Optimizing tree building

Fri Jun 8 01:38:45 BST 2007

-----BEGIN PGP SIGNED MESSAGE-----
Hash: SHA1

Aaron Bentley wrote:
> Hi all,
> 
> Attacking tree-building from the other angle, I did a profiling run with
> kcachegrind.
> 
> We spend 72% of our time in workingtree_4.get_file_lines.
> We spend 26% of our time in _KnitIndex._load_data.
> We spend 49% of our time in _get_content_maps, reading the various
> records for knit data.

I have pyrex code for _load_data, which

a) needs review:
http://bundlebuggy.aaronbentley.com/request/%3C46422E07.2090800@arbash-meinel.com%3E

b) Probably needs to be cleaned up slightly for how we want to include pyrex
code in bzrlib.

It should help that 26% a lot at least.

Also, our indicies aren't really written for speed of parsing. So there are
probably things we could do. Also, because of dictionary compression, it is a
little bit tricky to read them backwards. If we started them with their line
number, that would help. So that we would have:

1 revision-xxyyzz
2 revision-zzaabb 1
...

Otherwise you have to already know a parent to know when you've actually read
the right parent record.

> 
> It seems essential to me that we avoid parsing entire indices, because
> the size of these indices scales linearly with the length of history.
> 
> I haven't got a clear idea how to do that.  One option would be to sort
> the indices, so that we can bisect into them.  It would help if they had
> fixed-length records.
> 
> But then we couldn't append to indices, and rewriting indices would have
> the same scaling problem.  So perhaps we'd have a series of indices?
> 
> But then how would we know which index held the information for a given
> revision?  Maybe we put a bloom filter in the filenames?

We looked into that, too. Bloom filters work okay when you use 1-byte per key
(1% mark is around 9.6bits, 10% around 4.?? bits). The problem is that with
case sensitivity you don't have 8-bits per byte that you can use. Also, you
have to be careful about filename collision when the filters start to fill up.
(A full filter ends up as 0xFFFFFF, which obviously collides).

Anyway, you end up able to store maybe 100 entries in a reasonable filename
with a 10% error rate. So it is better than nothing, but 100 isn't very much
(considering when you are dealing with 10000 revisions, or even 1M revisions).

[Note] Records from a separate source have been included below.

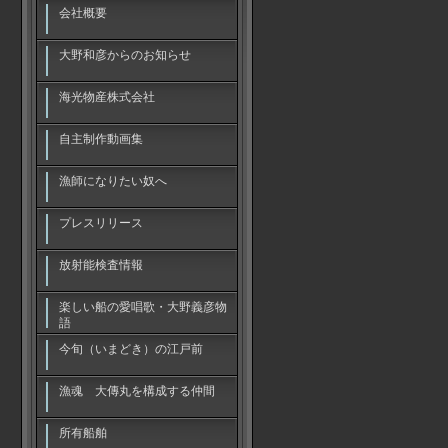
会社概要
大野和彦からのお知らせ
海光物産株式会社
自主制作動画集
漁師になりたい奴へ
プレスリリース
放射能検査情報
楽しい船の愛唱歌・大野義彦物
語
今旬（いまどき）の江戸前
漁魂 大傳丸を構成する仲間
所有船舶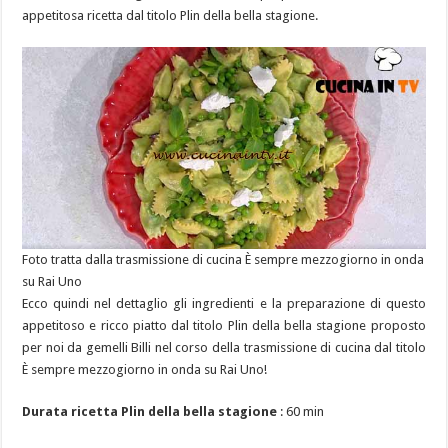
appetitosa ricetta dal titolo Plin della bella stagione.
Foto tratta dalla trasmissione di cucina È sempre mezzogiorno in onda
su Rai Uno
Ecco quindi nel dettaglio gli ingredienti e la preparazione di questo
appetitoso e ricco piatto dal titolo Plin della bella stagione proposto
per noi da gemelli Billi nel corso della trasmissione di cucina dal titolo
È sempre mezzogiorno in onda su Rai Uno!
Durata ricetta Plin della bella stagione
: 60 min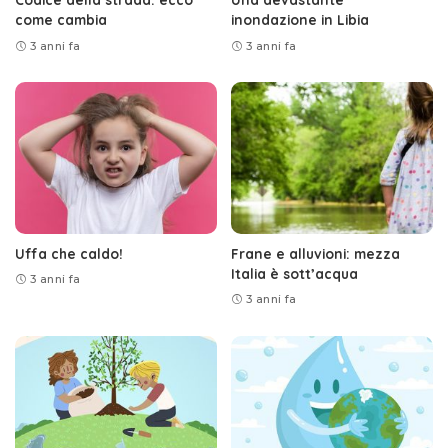
come cambia
inondazione in Libia
3 anni fa
3 anni fa
Uffa che caldo!
Frane e alluvioni: mezza
Italia è sott’acqua
3 anni fa
3 anni fa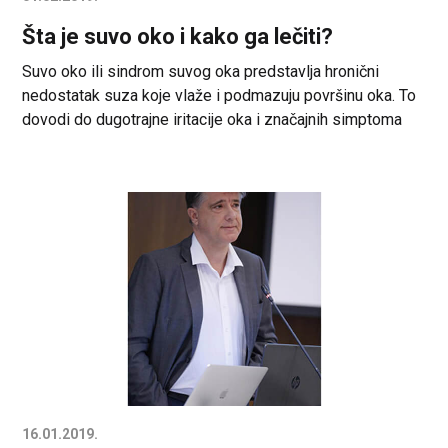
Šta je suvo oko i kako ga lečiti?
Suvo oko ili sindrom suvog oka predstavlja hronični
nedostatak suza koje vlaže i podmazuju površinu oka. To
dovodi do dugotrajne iritacije oka i značajnih simptoma
koji utiču na svakodnevni život. Ljudi sa suvim očima ili
nemaju dovoljnu kolicinu suza ili su suze koje imaju loseg
kvaliteta, uzrokujuci time da se oči suše prebrzo. Time
prednji […]
16.01.2019.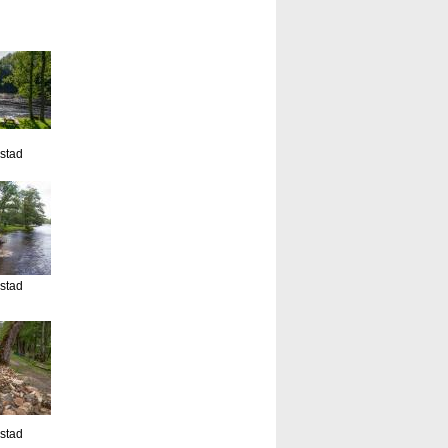
estad
estad
estad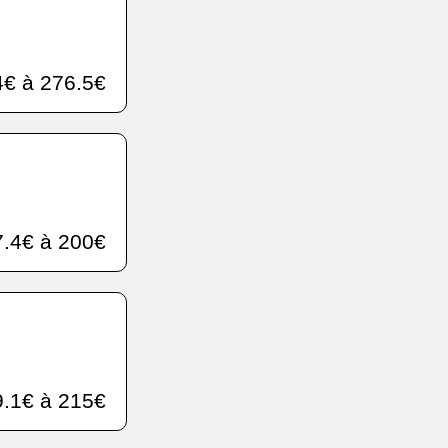
€ à 276.5€
.4€ à 200€
.1€ à 215€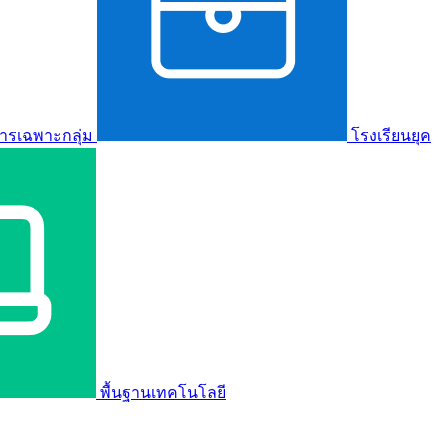
ารเฉพาะกลุ่ม
โรงเรียนยุค
พื้นฐานเทคโนโลยี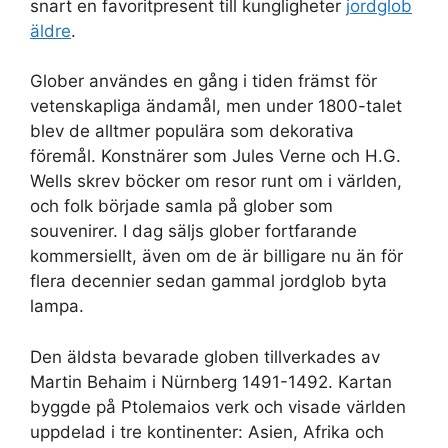
snart en favoritpresent till kungligheter
jordglob
äldre
.
Glober användes en gång i tiden främst för
vetenskapliga ändamål, men under 1800-talet
blev de alltmer populära som dekorativa
föremål. Konstnärer som Jules Verne och H.G.
Wells skrev böcker om resor runt om i världen,
och folk började samla på glober som
souvenirer. I dag säljs glober fortfarande
kommersiellt, även om de är billigare nu än för
flera decennier sedan gammal jordglob byta
lampa.
Den äldsta bevarade globen tillverkades av
Martin Behaim i Nürnberg 1491-1492. Kartan
byggde på Ptolemaios verk och visade världen
uppdelad i tre kontinenter: Asien, Afrika och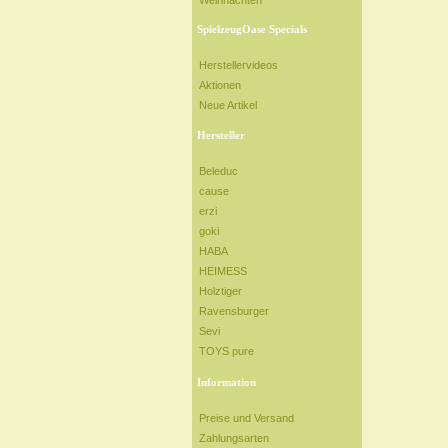
Weihnachten
SpielzeugOase Specials
Herstellervideos
Aktionen
Neue Artikel
Hersteller
Beleduc
cause
erzi
goki
HABA
HEIMESS
Holztiger
Ravensburger
Sevi
TOYS pure
Information
Preise und Versand
Zahlungsarten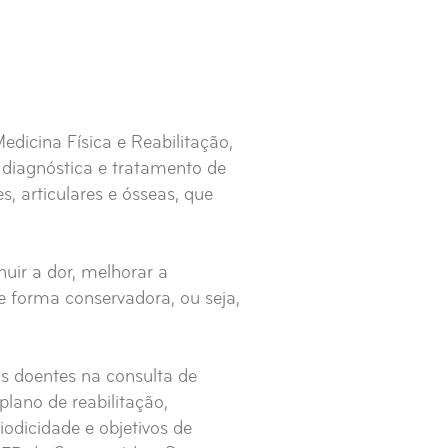
edicina Física e Reabilitação,
o diagnóstica e tratamento de
, articulares e ósseas, que
nuir a dor, melhorar a
e forma conservadora, ou seja,
os doentes na consulta de
plano de reabilitação,
odicidade e objetivos de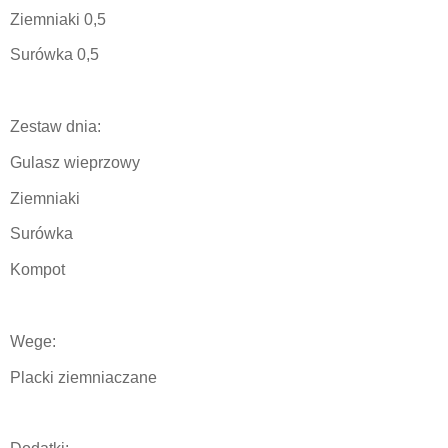
Ziemniaki 0,5
Surówka 0,5
Zestaw dnia:
Gulasz wieprzowy
Ziemniaki
Surówka
Kompot
Wege:
Placki ziemniaczane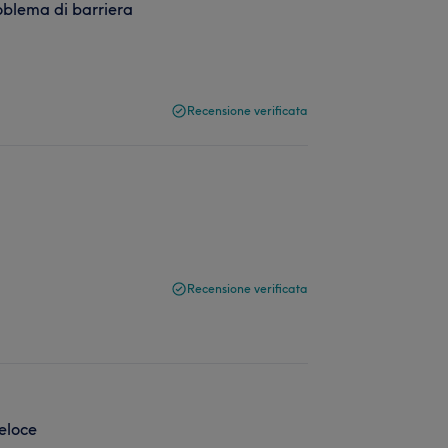
oblema di barriera
Recensione verificata
Recensione verificata
veloce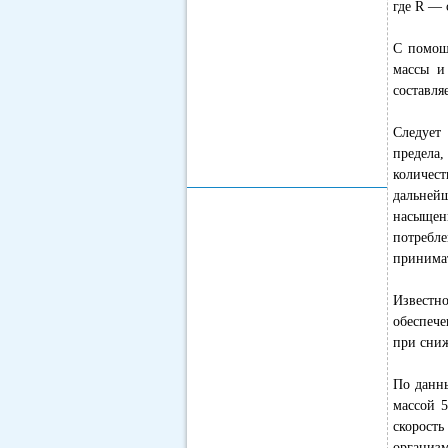
где R — 
С помощ
массы и
составля
Следует
предела,
количес
дальней
насыщен
потребл
принимат
Известн
обеспече
при сниж
По данны
массой 5
скорость
организм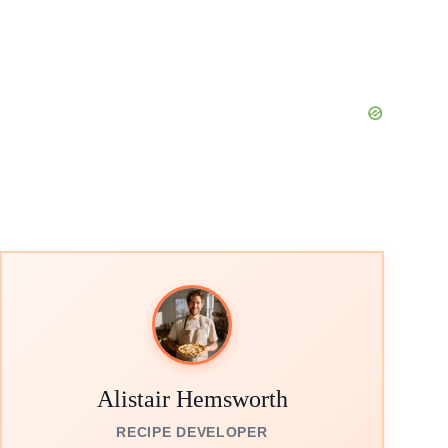
Alistair Hemsworth
RECIPE DEVELOPER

You *could* put a decent sized bloom filter at the start of the file (1k is
pretty good, 10k is getting decent all around).

But then again, what would you gain if you stored a trie of the revision ids in
the first 10k. It wouldn't be nearly as compact as the bloom filter, but you
would be a long way in knowing *exactly* what revision ids are present.

> 
> I really don't know where this will lead to.  But even if we don't move
> to a blob format for storing revision data, the index problem has to be
> solved.
> 
> Anyone?
> 
> Aaron

I do think we will have an index. I thought we had discussed having it
write-once (so each blob gets its own index, and you don't append to existing
blobs, every so often you combine blobs into a new blob, and write out a new
index).

That has the nice property that you can optimize the index in any way that you
want (bisect, bloom filter, whatever).

It means you may need to read more total indices, but after the combining step,
there are fewer again.

John
=:->
-----BEGIN PGP SIGNATURE-----
Version: GnuPG v1.4.7 (Darwin)
Comment: Using GnuPG with Mozilla - http://enigmail.mozdev.org

iD8DBQFGaKUVJdeBCYSNAAMRAmWrAJ92jF8SL0UVI4ZaHC/puDQ25v3FeQCgv1F+
xj3T5jjfn/jf5DR2BCBXL/s=
=qYax
-----END PGP SIGNATURE-----